Hang Z. Yu1, Nihan Tuncer2, and Zhili Feng3

1Virginia Tech, 445 Old Turner Street, Blacksburg, VA, 24061, USA

2Desktop Metal Inc., 63 3rd Ave, Burlington, MA, 01803, USA

3Oak Ridge National Laboratory, 1 Bethel Valley Rd, Oak Ridge, TN, 37831, USA

Additive manufacturing generally denotes scalable fabrication (printing) of 3D components and structures for industrial production. Employing a layer-by-layer or voxel-by-voxel approach, additive manufacturing has started to shift the manufacturing paradigm and revolutionize the way components are produced. It not only offers unparalleled design freedom and efficiency for creating complex geometries, but also opens the door to the production of lighter, stronger, multifunctional, and multimaterial parts [1]. Its versatility knows almost no bounds; nearly all types of materials can be transformed into intricate 3D components through additive manufacturing, including polymers, ceramics, metals, composites, and even natural materials.
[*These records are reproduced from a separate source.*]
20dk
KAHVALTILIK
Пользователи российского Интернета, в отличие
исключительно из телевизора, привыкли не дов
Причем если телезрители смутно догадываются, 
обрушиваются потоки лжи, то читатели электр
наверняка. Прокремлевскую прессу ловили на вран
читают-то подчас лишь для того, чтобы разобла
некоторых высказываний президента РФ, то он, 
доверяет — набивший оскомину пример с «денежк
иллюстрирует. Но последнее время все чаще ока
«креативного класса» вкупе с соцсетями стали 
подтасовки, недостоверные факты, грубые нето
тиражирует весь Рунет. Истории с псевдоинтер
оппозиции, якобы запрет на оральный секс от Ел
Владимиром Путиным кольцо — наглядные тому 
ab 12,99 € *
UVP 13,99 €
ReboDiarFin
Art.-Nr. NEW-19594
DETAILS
With the vast global market of metal component production and the extensive use of metallic materials in diverse industrial sectors, there has been a surge in interest of metal additive manufacturing particularly over the past decade [2-4].
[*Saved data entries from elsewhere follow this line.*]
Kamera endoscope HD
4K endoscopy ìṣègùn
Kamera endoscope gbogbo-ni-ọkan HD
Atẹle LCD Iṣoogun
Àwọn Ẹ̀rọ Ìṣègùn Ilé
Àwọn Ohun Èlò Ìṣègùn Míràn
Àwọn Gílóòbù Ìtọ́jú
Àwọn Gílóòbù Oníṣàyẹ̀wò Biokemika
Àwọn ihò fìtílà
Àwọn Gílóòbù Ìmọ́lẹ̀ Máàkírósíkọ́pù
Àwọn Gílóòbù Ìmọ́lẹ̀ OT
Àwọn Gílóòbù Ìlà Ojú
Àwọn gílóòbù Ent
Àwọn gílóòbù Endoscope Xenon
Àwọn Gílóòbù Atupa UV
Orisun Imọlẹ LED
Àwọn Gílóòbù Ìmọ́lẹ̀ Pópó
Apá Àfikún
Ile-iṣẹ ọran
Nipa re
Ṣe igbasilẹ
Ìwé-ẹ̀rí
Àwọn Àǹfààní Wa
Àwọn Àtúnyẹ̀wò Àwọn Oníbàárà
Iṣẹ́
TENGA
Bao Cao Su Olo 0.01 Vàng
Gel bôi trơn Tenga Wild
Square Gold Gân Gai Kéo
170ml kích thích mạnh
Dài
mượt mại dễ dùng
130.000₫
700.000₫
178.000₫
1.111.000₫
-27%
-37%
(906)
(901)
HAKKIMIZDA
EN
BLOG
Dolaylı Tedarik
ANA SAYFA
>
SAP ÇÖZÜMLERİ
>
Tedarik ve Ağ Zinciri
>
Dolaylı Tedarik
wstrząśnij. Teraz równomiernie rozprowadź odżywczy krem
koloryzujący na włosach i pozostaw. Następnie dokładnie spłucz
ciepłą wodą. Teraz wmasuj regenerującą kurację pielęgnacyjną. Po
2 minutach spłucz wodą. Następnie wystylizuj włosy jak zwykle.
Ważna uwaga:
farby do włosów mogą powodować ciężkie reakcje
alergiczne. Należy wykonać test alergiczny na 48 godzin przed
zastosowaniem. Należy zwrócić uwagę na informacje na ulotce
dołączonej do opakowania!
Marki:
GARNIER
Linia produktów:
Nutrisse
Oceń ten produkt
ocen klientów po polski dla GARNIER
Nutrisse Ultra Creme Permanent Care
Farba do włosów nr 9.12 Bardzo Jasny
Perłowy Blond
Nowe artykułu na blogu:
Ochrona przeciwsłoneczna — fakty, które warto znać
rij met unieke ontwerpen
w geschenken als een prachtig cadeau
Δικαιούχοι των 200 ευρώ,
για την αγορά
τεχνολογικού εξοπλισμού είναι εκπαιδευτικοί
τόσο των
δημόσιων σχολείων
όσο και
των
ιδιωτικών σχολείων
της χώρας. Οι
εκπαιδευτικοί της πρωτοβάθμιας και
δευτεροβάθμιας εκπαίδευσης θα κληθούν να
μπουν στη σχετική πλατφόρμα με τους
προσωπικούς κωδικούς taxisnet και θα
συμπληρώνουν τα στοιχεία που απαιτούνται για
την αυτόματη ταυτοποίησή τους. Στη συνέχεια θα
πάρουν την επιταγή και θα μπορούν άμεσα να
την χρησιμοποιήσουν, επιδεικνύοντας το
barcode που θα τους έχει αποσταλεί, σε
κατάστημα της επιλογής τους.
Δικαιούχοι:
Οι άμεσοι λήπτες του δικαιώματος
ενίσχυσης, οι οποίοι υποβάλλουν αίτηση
Metal additive manufacturing approaches can come in two key forms: fusion-based (i.e., beam-based) and solid-state (i.e., nonbeam-based) methods, both with their distinctive advantages. The former fundamentally relies on selective melting and rapid solidification to progressively build a structure, while the latter harnesses a high strain rate, extensive plastic deformation, or thermally induced atomic diffusion to metallurgically bond the material to build a structure. Fusion-based approaches, including powder bed fusion (e.g., selective laser melting [SLM] and e-beam melting [EBM]) and directed energy deposition (DED) (e.g., laser engineered net shaping [LENS] and wire arc additive manufacturing [WAAM]) have been the primary focus of industry and academia at the time of writing. This is not surprising, as much of the processes and equipment are based on similar fusion-based welding processes widely applied in the industry for decades. Similar to casting [5] and fusion welding [6], both of which are bulk-scale melting-solidification manufacturing processes, fusion-based additive manufacturing is challenged by porosity, residual stress, and hot cracking [7]. Compared to casting, the additive nature exacerbates these issues because of the small molten pool size, large thermal gradient, and rapid cooling rates. Additionally, epitaxial solidification leads to the natural formation of textured, columnar grain structures along the build direction, presenting a hurdle for microstructure and isotropy control [8]. These issues also limit melt-based methods to weldable alloys.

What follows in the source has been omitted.